When the Portuguese fleet first landed in Mozambique in 1511, they met with a hostile reception. Unlike Columbus, the Mozambicans believed the Portuguese were Muslims. The Portuguese had traded with the Arabs for spices and gold, and the four ships were loaded with the precious metals. But the Sultan of Mozambique, the last surviving Muslim ruler, was furious. Mozambique's people began rioting when the Portuguese arrived, and they had to return to their ship with canons.

Cabral continued on to India, where they encountered fierce storms and lost four ships, including the Dias ship. The Portuguese were then met with fierce resistance in Calicut from Arab Muslim traders, who killed nearly 600 Portuguese sailors. Cabral then bombarded Calicut and raided 10 Arab ships. Da Gama and his crew followed them. This incident made Cabral famous as a hero of Portuguese history.
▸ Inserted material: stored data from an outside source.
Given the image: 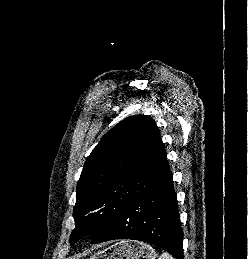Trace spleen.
<instances>
[{
  "label": "spleen",
  "mask_w": 248,
  "mask_h": 259,
  "mask_svg": "<svg viewBox=\"0 0 248 259\" xmlns=\"http://www.w3.org/2000/svg\"><path fill=\"white\" fill-rule=\"evenodd\" d=\"M158 259H174V258L167 252H163Z\"/></svg>",
  "instance_id": "1"
}]
</instances>
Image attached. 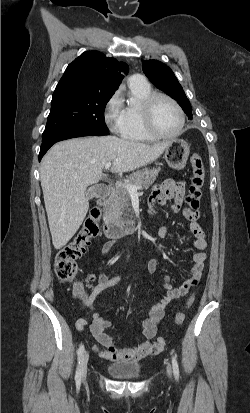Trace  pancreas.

On November 7, 14 months after leaving Portugal, Vasco da Gama had arrived in the southern Atlantic. The Portuguese expedition had worked its way slowly around the Cape of Good Hope and had entered the Indian Ocean around Christmas. The Portuguese needed a local captain and hoped to recruit a local from Eastern Africa. Da Gama's crew did not want to risk being blown ashore by strong winds.

The Portuguese sailed from Cape Verdes and reached Sofala in East Africa on June 14, 1502. Then they made several unsuccessful attempts at diplomacy, but the Indians did not believe them. By then, their fleet had fought off the Arabs off the coast of Calicut, causing them to go into full flight. They then set sail from Cannanore to Mozambique and finally reached Tagus on October 11, 1503.

The poem also makes use of the Greek-style hero concept, comparing da Gama to Odysseus, Achilles, and Odysseus. The Portuguese poet also makes references to Columbus and Odysseus. These comparisons show how much Da Gama misunderstood his crew. If we examine the poem from the perspective of the Portuguese people, we will understand how his errors and acertos affected the outcome of the voyage.

Becky Watson

Commissioning Editor in Walker’s “6+” team. I work on books across the different children’s genres, including non-fiction, fiction, picture books, gift books and novelty titles. Happy to answer questions about children's publishing – as best I can – for those hoping to enter the industry!